Vinte e dois meses depois do início da guerra entre Rússia e Ucrânia, o exército ucraniano admite dificuldades para encontrar novos recrutas para lutar contras as forças russas.
— Nossas unidades não têm pessoal suficiente. Precisamos de jovens, abaixo de 40 anos, e motivados — explica o major Oleksandre Volkov, comandante de um batalhão da 24ª brigada.
O oficial preferiu cancelar na manhã desta terça-feira (19) uma sessão de treinamento ao ar livre perto de Bakhmut para novos recrutas, devido ao frio. Serão ministradas apenas aulas sobre montagem e desmontagem de armas pessoais e primeiros socorros.
— A sociedade atual provavelmente foi enganada por alguns meios de comunicação, que afirmavam que está tudo bem (para o exército ucraniano), que vencemos o inimigo e a vitória ocorrerá em um futuro próximo. Mas a situação não é tão simples. O inimigo é muito forte e poderoso. Faremos todo o possível para contê-lo e vencê-lo — acrescenta o major.
Após o fracasso da contraofensiva ucraniana no sul, as tropas de Moscou retomaram a iniciativa e estão atacando vários setores, em especial o leste.
Com mais recursos humanos e munições, o exército russo avança lentamente no terreno — Kupiansk, Bakhmut, Avdiïvka, Marinka —, apesar das grandes baixas de homens e material.
Os ucranianos lutam para defender o local, após dois anos de combates exaustivos, e enfrentar calor de dois verões, a lama e a neve dos invernos e os bombardeios constantes sobre as trincheiras.
Alguns soldados, presentes desde o início em 24 de fevereiro de 2022, estão esgotados. Há dificuldades para substituir mortos e feridos, e os voluntários são raros.
Sai adrenalina, entra o medo
No início do conflito, "havia muita adrenalina, uma espécie de exaltação. Todos se apressaram para lutar, e não havia problema de efetivos", afirma o tenente Igor Prokopiak.
— Mas, com o tempo, as pessoas tiveram acesso às redes sociais e viram o lado terrível da guerra. A adrenalina inicial se dissipou, o cérebro entrou em alerta, o medo apareceu e, como resultado, as pessoas passaram a temer por suas vidas — declara o oficial de 32 anos.
Oleksandre Volkov constata que os civis não têm muito interesse em se unir às forças armadas e a idade média dos soldados no front está aumentando.
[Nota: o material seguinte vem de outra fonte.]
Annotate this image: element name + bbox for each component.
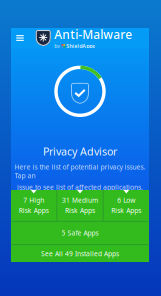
staticText: Risk Apps	[65, 206, 95, 215]
staticText: 5 Safe Apps	[62, 229, 98, 238]
staticText: Risk Apps	[19, 206, 49, 215]
button[interactable]: 7 High	[11, 190, 56, 221]
staticText: See All 49 Installed Apps	[41, 249, 119, 258]
staticText: 31 Medium	[62, 196, 98, 205]
button[interactable]: 6 Low	[104, 190, 149, 221]
staticText: Here is the list of potential privacy is…	[14, 162, 146, 180]
button[interactable]: 31 Medium	[57, 190, 103, 221]
staticText: ShieldApps	[66, 42, 95, 50]
staticText: 6 Low	[117, 196, 135, 205]
staticText: 7 High	[23, 196, 44, 205]
button[interactable]: Menu	[11, 29, 29, 47]
staticText: Risk Apps	[111, 206, 141, 215]
button[interactable]: 5 Safe Apps	[11, 222, 149, 244]
staticText: issue to see list of affected applicatio…	[17, 183, 143, 192]
staticText: Privacy Advisor	[43, 144, 117, 158]
staticText: by	[54, 42, 60, 50]
staticText: Anti-Malware	[54, 26, 132, 42]
button[interactable]: See All 49 Installed Apps	[11, 245, 149, 262]
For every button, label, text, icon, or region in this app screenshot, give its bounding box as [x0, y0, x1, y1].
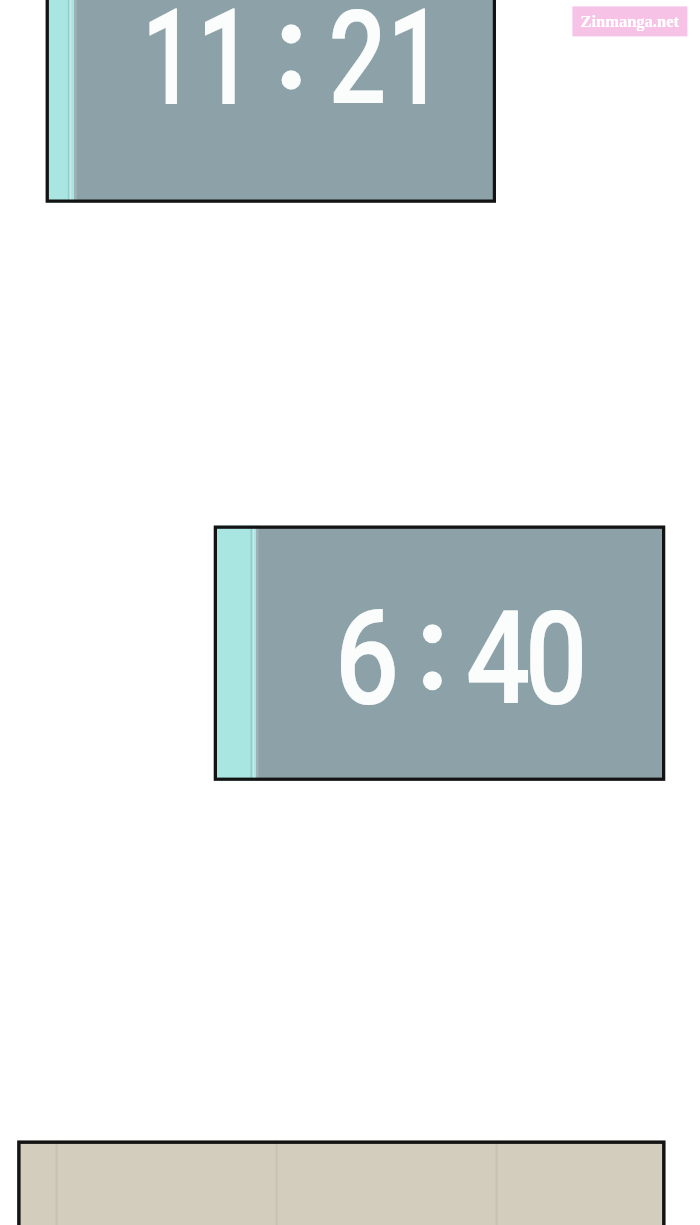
- button[interactable]: Zinmanga.net: [572, 6, 688, 37]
O major afirma que, em sua unidade, 40% dos soldados têm 45 anos ou mais.
— Muitos jovens são vistos na vida civil. Não sei por que não foram mobilizados. É necessário que o Estado responda, que recrute, que substitua as pessoas que lutam há dois anos, eu inclusive — completa.
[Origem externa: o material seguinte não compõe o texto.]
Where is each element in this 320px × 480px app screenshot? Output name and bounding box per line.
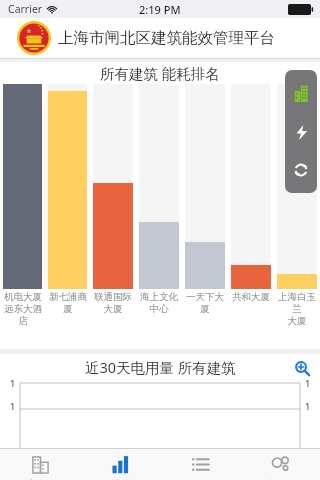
button[interactable] [231, 84, 271, 289]
staticText: 1 [10, 377, 16, 389]
staticText: 1 [305, 377, 311, 389]
staticText: 上海白玉兰 大厦 [275, 291, 319, 326]
staticText: 概况 [30, 478, 50, 480]
button[interactable]: Zoom in [291, 357, 313, 379]
staticText: Carrier [8, 2, 43, 16]
staticText: 设置 [270, 478, 290, 480]
staticText: 1 [10, 400, 16, 412]
button[interactable]: Buildings [286, 78, 316, 108]
staticText: 一天下大 厦 [186, 291, 224, 314]
staticText: 所有建筑 能耗排名 [100, 63, 220, 83]
button[interactable] [185, 84, 225, 289]
button[interactable]: 排名 [80, 449, 160, 480]
button[interactable]: Energy [286, 117, 316, 147]
staticText: 共和大厦 [232, 291, 270, 303]
button[interactable]: Refresh [286, 155, 316, 185]
staticText: 1 [305, 400, 311, 412]
button[interactable]: 建筑 [160, 449, 240, 480]
staticText: 排名 [110, 478, 130, 480]
button[interactable]: 设置 [240, 449, 320, 480]
staticText: 上海市闸北区建筑能效管理平台 [58, 28, 275, 48]
staticText: 2:19 PM [139, 2, 181, 17]
staticText: 近30天电用量 所有建筑 [85, 357, 236, 377]
staticText: 机电大厦 远东大酒 店 [4, 291, 42, 326]
staticText: 联通国际 大厦 [94, 291, 132, 314]
button[interactable] [277, 84, 317, 289]
button[interactable] [139, 84, 179, 289]
button[interactable]: 概况 [0, 449, 80, 480]
button[interactable] [93, 84, 133, 289]
button[interactable] [48, 84, 87, 289]
staticText: 新七浦商 厦 [49, 291, 87, 314]
staticText: 海上文化 中心 [140, 291, 178, 314]
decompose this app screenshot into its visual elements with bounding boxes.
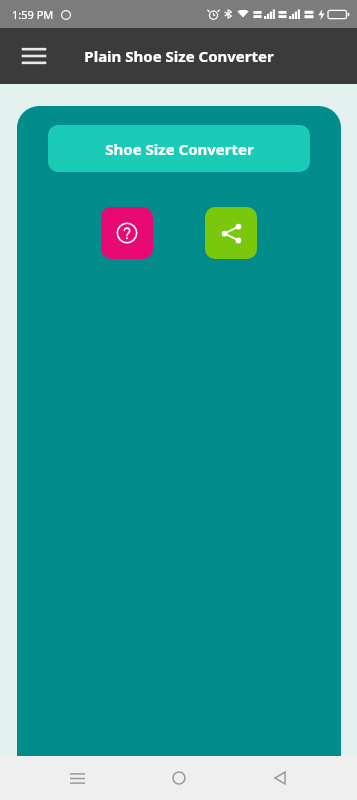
button[interactable]: Shoe Size Converter	[48, 125, 310, 172]
staticText: Shoe Size Converter	[105, 139, 254, 159]
staticText: Plain Shoe Size Converter	[84, 46, 274, 66]
button[interactable]: Share	[205, 207, 257, 259]
button[interactable]: Recent apps	[53, 756, 101, 800]
button[interactable]: Open navigation menu	[12, 34, 56, 78]
staticText: 1:59 PM	[12, 7, 54, 22]
button[interactable]: Help	[101, 207, 153, 259]
button[interactable]: Back	[256, 756, 304, 800]
button[interactable]: Home	[155, 756, 203, 800]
Há algumas semanas, as esposas dos soldados se manifestam também em Kiev para pedir o retorno de seus maridos do front de batalha, entre outras causas.
— Está na vez dos outros — gritam.
Em 1º de dezembro, o presidente ucraniano, Volodimir Zelensky, pediu ao comando militar que revisasse o sistema de recrutamento.
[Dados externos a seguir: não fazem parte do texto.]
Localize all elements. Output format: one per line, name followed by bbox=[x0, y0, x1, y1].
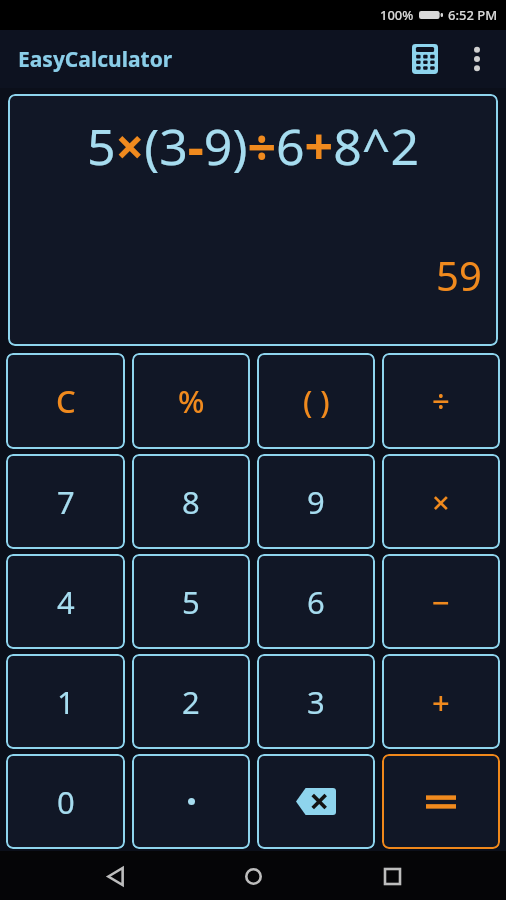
button[interactable]: 2 bbox=[132, 654, 250, 749]
button[interactable]: C bbox=[6, 353, 125, 449]
staticText: 1 bbox=[57, 681, 75, 723]
staticText: 8 bbox=[182, 481, 200, 523]
button[interactable]: Backspace bbox=[257, 754, 375, 849]
button[interactable]: 9 bbox=[257, 454, 375, 549]
button[interactable]: More options bbox=[456, 38, 498, 80]
button[interactable] bbox=[382, 754, 500, 849]
staticText: 5×(3-9)÷6+8^2 bbox=[87, 112, 419, 180]
staticText: ( ) bbox=[303, 381, 330, 422]
button[interactable]: Home bbox=[229, 852, 277, 900]
staticText: 9 bbox=[307, 481, 325, 523]
button[interactable]: + bbox=[382, 654, 500, 749]
button[interactable]: × bbox=[382, 454, 500, 549]
button[interactable]: ( ) bbox=[257, 353, 375, 449]
staticText: 6:52 PM bbox=[448, 6, 498, 24]
staticText: 7 bbox=[57, 481, 75, 523]
button[interactable]: 5 bbox=[132, 554, 250, 649]
button[interactable]: ÷ bbox=[382, 353, 500, 449]
button[interactable]: 7 bbox=[6, 454, 125, 549]
button[interactable]: Back bbox=[91, 852, 139, 900]
staticText: EasyCalculator bbox=[18, 45, 173, 74]
staticText: + bbox=[432, 681, 450, 723]
button[interactable]: 1 bbox=[6, 654, 125, 749]
button[interactable]: − bbox=[382, 554, 500, 649]
staticText: 0 bbox=[57, 781, 75, 823]
button[interactable]: 0 bbox=[6, 754, 125, 849]
button[interactable]: Recent apps bbox=[368, 852, 416, 900]
button[interactable]: 3 bbox=[257, 654, 375, 749]
staticText: 2 bbox=[182, 681, 200, 723]
button[interactable]: Calculator bbox=[404, 38, 446, 80]
button[interactable] bbox=[132, 754, 250, 849]
staticText: 5 bbox=[182, 581, 200, 623]
staticText: C bbox=[56, 380, 76, 422]
button[interactable]: 8 bbox=[132, 454, 250, 549]
staticText: % bbox=[178, 380, 205, 422]
staticText: 59 bbox=[436, 248, 482, 302]
button[interactable]: % bbox=[132, 353, 250, 449]
button[interactable]: 6 bbox=[257, 554, 375, 649]
staticText: 4 bbox=[57, 581, 75, 623]
button[interactable]: 5×(3-9)÷6+8^2 bbox=[8, 94, 498, 346]
staticText: × bbox=[432, 481, 450, 523]
staticText: − bbox=[432, 581, 450, 623]
staticText: 6 bbox=[307, 581, 325, 623]
staticText: ÷ bbox=[432, 380, 450, 422]
staticText: 100% bbox=[380, 6, 414, 24]
button[interactable]: 4 bbox=[6, 554, 125, 649]
staticText: 3 bbox=[307, 681, 325, 723]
O major Volkov critica as oficinas de mobilização "soviéticas" demais, com uma abordagem, na qual "a qualidade é secundária".
— Se concentram apenas no resultado quantitativo — relata.
O sistema também se viu afetado pela corrupção, que permitiu aos recrutas se esquivarem do Exército, levando Zelensky a demitir todos os responsáveis regionais pelo recrutamento no verão passado.